ISIS Made Us Forget All About the Taliban

Dec 12, 2014 at 1:31 PM ET

ISIS is on a roll. Ask people on the street to name the deadliest terror group in the world today and they’ll cite the flag-wavers from Iraq and Syria. Months of deadly attacks and a string of brutal beheading videos mean that in terms of highly visible terror, ISIS is far ahead of any other group, most notably its predecessors in Al Qaeda. On the ground, however, it has been a different story.

The Taliban has, for nearly a decade, released detailed monthly data cataloging its attacks. The data is published in the group’s official magazine, Al-Somood, which is intended primarily for an Arabic-speaking audience. ISIS released a similar set of data logs in August that catalog all its attacks to date. The data is incomplete in parts, and while there are always obvious caveats with using self-reported data from terrorist organisations, certain numbers within it suggest that it’s unlikely the Taliban have inflated their impact on the ground in any significant way. Vocativ decided to compare both sets of numbers to see which terrorist organization is the deadliest. The results contradict the hype.

We took ISIS data starting in October 2013, when Al Qaeda strongman Ayman al-Zawahiri ordered ISIS to be disbanded and charged the Nusra Front with jihadi efforts in Syria, marking an official split. Our ISIS data ends in May 2014, when ISIS stopped publishing detailed statistics on its attacks (which is, frustratingly, when the group began to make significant advances in Iraq and Syria). Our Taliban data starts in 2011—around the time that international coalition forces began withdrawing from Afghanistan.

We worked out what an “average” month looks like for each group and compared the results. Bear in mind that during the time for which we have data, ISIS was effectively in terrorism “startup mode,” while the Taliban had years of momentum, and ISIS seemed to step up its campaign dramatically this summer.

The numbers indicate that on average the Taliban has only a slight edge over ISIS in terms of attacks per month, at 1,111 versus 1,077. However, the Taliban’s attacks have been significantly more powerful and more deadly.
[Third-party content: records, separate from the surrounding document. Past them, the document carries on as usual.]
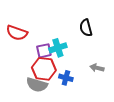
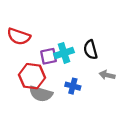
black semicircle: (86, 28) -> (90, 50), moved
red hexagon: (44, 69) -> (32, 76), moved

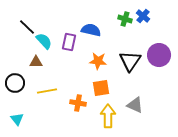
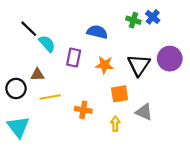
purple rectangle: (69, 42) -> (74, 58), moved
brown triangle: (36, 62) -> (37, 75), moved
orange square: (101, 88) -> (120, 94), moved
yellow arrow: (108, 116) -> (115, 124), size x0.6
cyan triangle: (17, 119) -> (18, 127), size x1.6

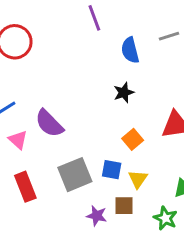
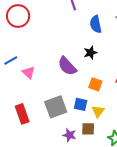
purple semicircle: (49, 123) -> (67, 66), moved
orange square: (133, 139) -> (95, 84), turned -32
pink triangle: (18, 140) -> (29, 72), moved

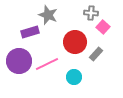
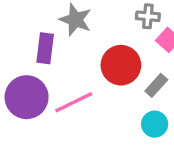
purple rectangle: (30, 32) -> (45, 48), turned -66
cyan circle: (74, 77) -> (155, 124), moved

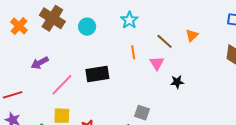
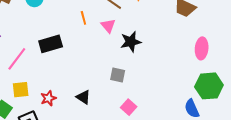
black star: (177, 82) -> (131, 42), size x1.5
gray square: (142, 113) -> (118, 75), moved

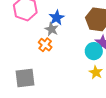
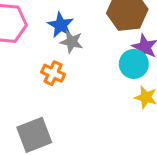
gray star: (52, 29) -> (72, 42), moved

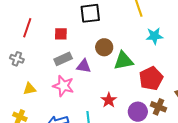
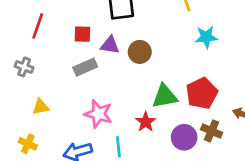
green triangle: (123, 61) -> (165, 96), moved
purple triangle: (84, 66) -> (110, 45), moved
pink star: (63, 86) -> (98, 114), moved

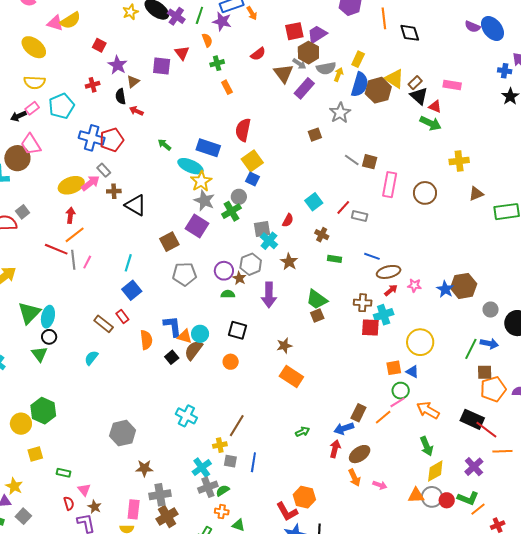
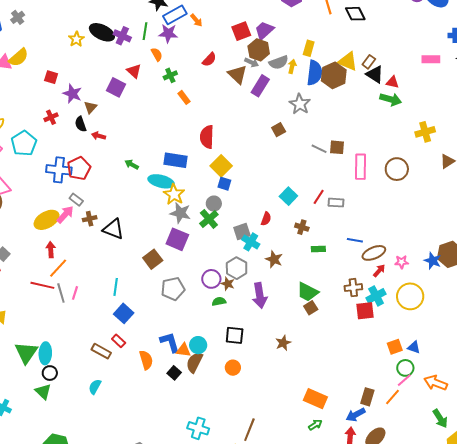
purple square: (162, 66) -> (116, 87), turned 30
pink rectangle: (452, 85) -> (431, 59), moved
yellow circle: (420, 342) -> (410, 296), moved
orange rectangle: (291, 376) -> (315, 399), moved

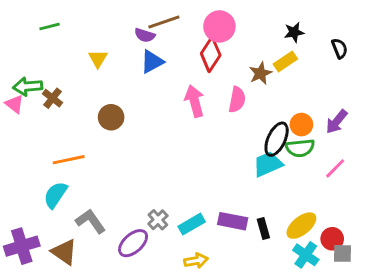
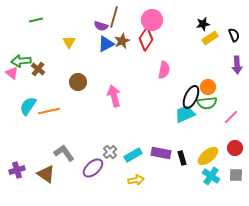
brown line: (164, 22) -> (114, 17), turned -55
yellow rectangle: (285, 62) -> (210, 38), moved
brown star: (260, 73) -> (122, 41), moved
pink arrow: (195, 101) -> (114, 96), moved
purple arrow: (337, 122) -> (237, 65), moved, turned -42
cyan semicircle: (55, 195) -> (28, 106), moved
red circle: (332, 239) -> (235, 148), moved
purple cross: (22, 246) -> (17, 170), size x0.7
The average number of people killed per month by Taliban attacks was 1,999 people, compared with 208 killed by ISIS.

On average, the Taliban kills two people per attack, whereas ISIS kills on average one person for every five attacks. What constitutes an “attack”  is not defined by either side. We do know that ISIS carries out more suicide attacks than the Taliban, but the success rate of these attacks is unclear.

Similarly, the rate at which the Taliban destroys “enemy” vehicles is 60 times higher than that of ISIS (485 vehicles per month, versus just eight for ISIS). The Taliban destroys one vehicle for every two attacks perpetrated, whereas ISIS destroys a vehicle in every 100th attack. There are many possible explanations for the divergence. ISIS might not see enemy vehicles as its main target, whereas car-destroying improvised explosive devices (IEDs) are the Taliban’s trademark mode of attack. ISIS is also known for commandeering military vehicles for its own military purposes, rather than simply destroying them. It could simply be a matter of accounting. Do you count a car used as a suicide bomb as a destroyed vehicle or not?

Unlike ISIS, which reports everything in a very granular fashion, the Taliban report divides its victims into two categories: agents (Muslims cooperating with the Western enemy) and Crusaders (Christians and Westerners, like the coalition military forces). Both groups view agents and Crusaders as infidels to be eliminated during jihad. The Taliban claims to kill 420 foreigners in an average month, which seems high until the group adds up the locals it has killed: a whopping 1,579 per month, on average.

While the data cannot be verified, the numbers provide interesting insights into two of the deadliest terrorist organizations in the world and two wars that have been at the forefront of American foreign policy for the last decade.

ISIS, though it may not be empirically more murderous, has bested the Taliban in capturing the world’s attention. The Taliban has two spokesmen, and one out of its 10 committees deals with propaganda and media. ISIS, on the other hand, has four media wings and around 15 media officers for each “province” set up as part of its Islamic State. ISIS has shown how social media and propaganda have proved to be much more effective weapons in stirring terror than IEDs.